**WHAT THE EXERCISE ASKS**.
With the pictures omitted, write out all of the listing exactly.

**ENTRIES SHOWN**.

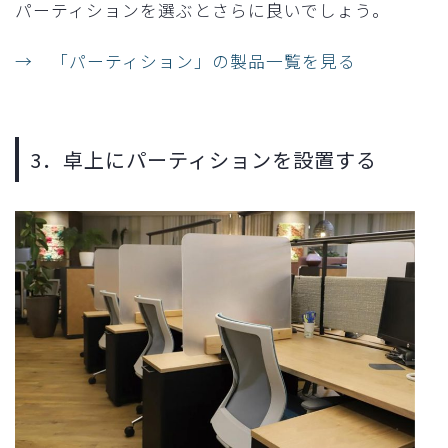
パーティションを選ぶとさらに良いでしょう。
→ 「パーティション」の製品一覧を見る
3．卓上にパーティションを設置する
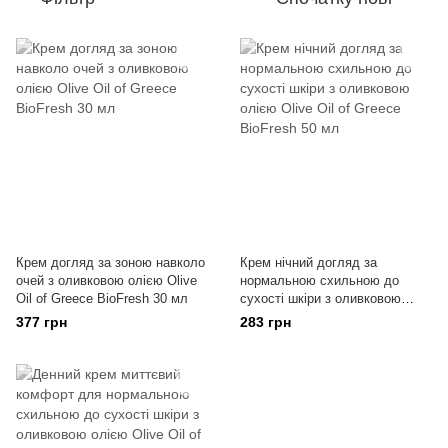
Крем догляд за зоною навколо
Крем нічний догляд за
очей з оливковою олією Olive
нормальною схильною до
Oil of Greece BioFresh 30 мл
сухості шкіри з оливковою
олією Olive Oil of Greece
377 грн
283 грн
BioFresh 50 мл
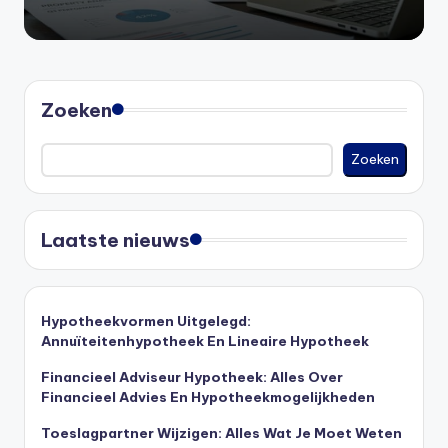
Zoeken
Zoeken
Laatste nieuws
Hypotheekvormen Uitgelegd:
Annuïteitenhypotheek En Lineaire Hypotheek
Financieel Adviseur Hypotheek: Alles Over
Financieel Advies En Hypotheekmogelijkheden
Toeslagpartner Wijzigen: Alles Wat Je Moet Weten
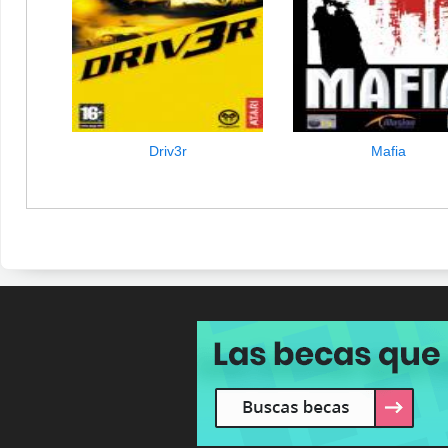
Driv3r
Mafia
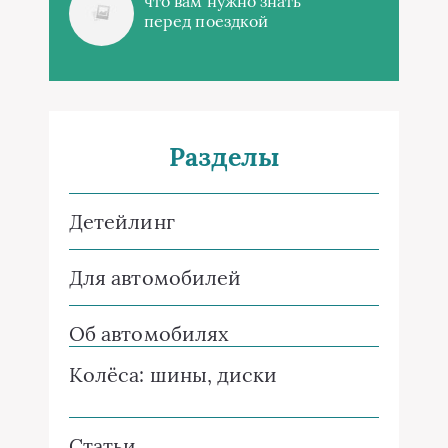
что вам нужно знать
перед поездкой
Разделы
Детейлинг
Для автомобилей
Об автомобилях
Колёса: шины, диски
Статьи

**REPLY**.
パーティションを選ぶとさらに良いでしょう。
→ 「パーティション」の製品一覧を見る
3．卓上にパーティションを設置する
Крем догляд за зоною навколо
Крем нічний догляд за
очей з оливковою олією Olive
нормальною схильною до
Oil of Greece BioFresh 30 мл
сухості шкіри з оливковою
олією Olive Oil of Greece
377 грн
283 грн
BioFresh 50 мл
Zoeken
Zoeken
Laatste nieuws
Hypotheekvormen Uitgelegd:
Annuïteitenhypotheek En Lineaire Hypotheek
Financieel Adviseur Hypotheek: Alles Over
Financieel Advies En Hypotheekmogelijkheden
Toeslagpartner Wijzigen: Alles Wat Je Moet Weten
Driv3r
Mafia
что вам нужно знать
перед поездкой
Разделы
Детейлинг
Для автомобилей
Об автомобилях
Колёса: шины, диски
Статьи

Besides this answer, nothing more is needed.